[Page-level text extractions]
Content starts
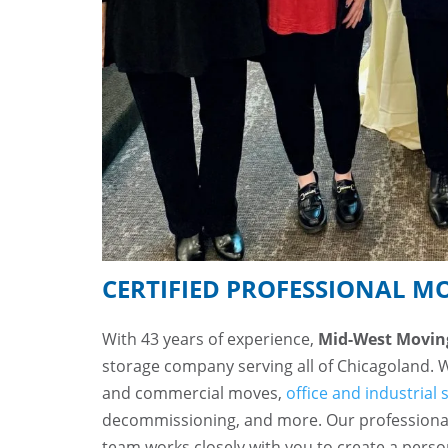
CERTIFIED PROFESSIONAL M
With 43 years of experience,
Mid-West Movin
storage company serving all of Chicagoland. 
and commercial moves,
office and industrial 
decommissioning, and more. Our professiona
team works closely with you to create a pers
Content ends
* Task description: Without the pictures, return all the records precisely as they stand.

* Result for this exercise:
CERTIFIED PROFESSIONAL M
With 43 years of experience,
Mid-West Movin
storage company serving all of Chicagoland. 
and commercial moves,
office and industrial 
decommissioning, and more. Our professiona
team works closely with you to create a pers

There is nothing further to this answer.